You are listening to Your Brilliant Career. I’m your host, Gillian Fox executive coach, women’s career expert, and entrepreneur. The podcast that teaches you how to get the most out of your career.

We talk tactics, tools, and stories that all help incredible women like you achieve the success you deserve. If you want to learn more about how to create the brilliant career you’ve always wanted, I encourage you to check out the RISE Program.

It’s my four-month career development program. Through a combination of individual executive coaching sessions and group workshops, you’ll discover how to overcome obstacles, create opportunities and reach new heights in your career.

Well hello and welcome to the Your Brilliant Career podcast. I hope you’ve had a great week. If it’s been a challenging one, you will enjoy today’s podcast because it is about dealing the difficult moments.

So, when you think about your career or life, there will always be moments where you’re challenged. Sometimes in small ways. It could someone giving you a sideways glance in a meeting that you just don’t like, or it could be being made redundant, or being part of a restructure that leaves you feeling very vulnerable.

Think about the most successful people that you know in business – it’s likely they’ve had their ups and downs in their careers – but what sets them apart is their ability to own their career challenges and get things back on track when things unexpectedly change.

And things are always going to change. Take our guest speaker today – Briony Benjamin. At 31 Briony had it all, the stellar career in media, the success, the energy, and sense of fun of someone loving their life.

And then her life took a sudden turn. She was diagnosed with cancer, and it was the shock of her life. As she says – this wasn’t on my vision board!!

Briony has a brilliant personality – she always makes me laugh – humour is one of her gifts and she has written a terrific book called Life is Tough but so are you – and yes we pinched part of her title for today’s podcast …with authorisation of course.

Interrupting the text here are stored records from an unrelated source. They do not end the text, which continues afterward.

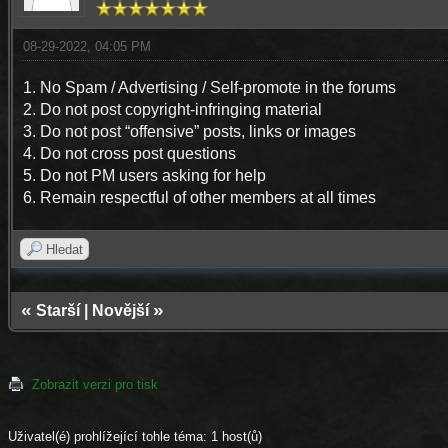
08-29-2022, 04:05 PM
1. No Spam / Advertising / Self-promote in the forums
2. Do not post copyright-infringing material
3. Do not post “offensive” posts, links or images
4. Do not cross post questions
5. Do not PM users asking for help
6. Remain respectful of other members at all times
Hledat
«
»
Starší
|
Novější
Zobrazit verzi pro tisk
Uživatel(é) prohlížející tohle téma: 1 host(ů)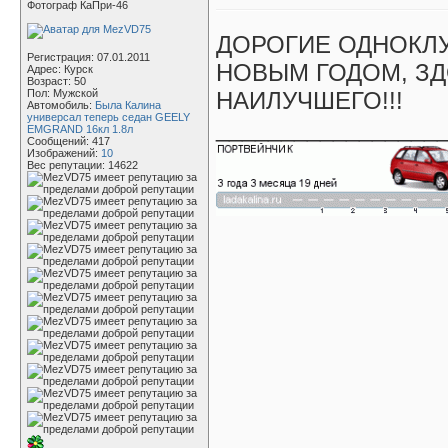
Фотограф КаПри-46
ДОРОГИЕ ОДНОКЛ
Регистрация: 07.01.2011
НОВЫМ ГОДОМ, ЗД
Адрес: Курск
Возраст: 50
Пол: Мужской
НАИЛУЧШЕГО!!!
Автомобиль:
Была Калина
универсал теперь седан GEELY
_________________
EMGRAND 16кл 1.8л
Сообщений: 417
Изображений:
10
Вес репутации:
14622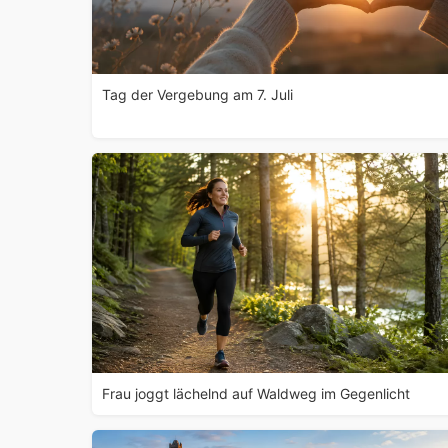
Tag der Vergebung am 7. Juli
Frau joggt lächelnd auf Waldweg im Gegenlicht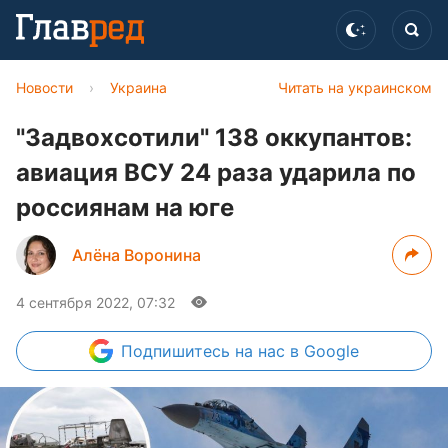
Новости
›
Украина
Читать на украинском
"Задвохсотили" 138 оккупантов:
авиация ВСУ 24 раза ударила по
россиянам на юге
Алёна Воронина
4 сентября 2022, 07:32
Подпишитесь
на нас в Google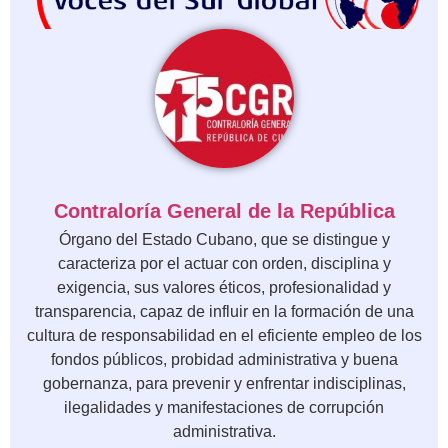
Contraloría General de la República
Órgano del Estado Cubano, que se distingue y
caracteriza por el actuar con orden, disciplina y
exigencia, sus valores éticos, profesionalidad y
transparencia, capaz de influir en la formación de una
cultura de responsabilidad en el eficiente empleo de los
fondos públicos, probidad administrativa y buena
gobernanza, para prevenir y enfrentar indisciplinas,
ilegalidades y manifestaciones de corrupción
administrativa.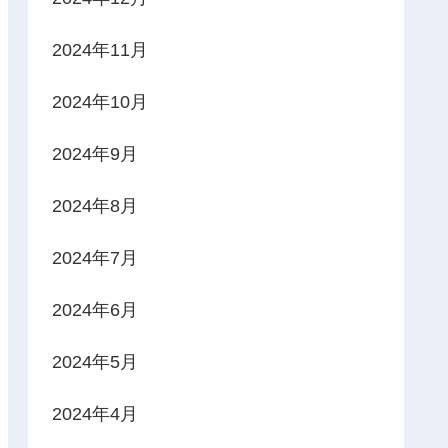
2024年11月
2024年10月
2024年9月
2024年8月
2024年7月
2024年6月
2024年5月
2024年4月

I’m so excited to introduce you to Briony today. She has had a fascinating career; she has endured undoubtedly one of life’s toughest challenges and she’s come out the other end with some incredible reflections and a desire to help others navigate those tricky moments in life.

I love this because all good careers will have challenging moments. Moments where YOU are going to have pick yourself up, recalibrate and then rise to next challenge. And Briony shows us that it can be done. That we are tougher and more capable that we think… and that these tough moments can actually help us create the next exciting chapter in our career or life. So let’s dive in.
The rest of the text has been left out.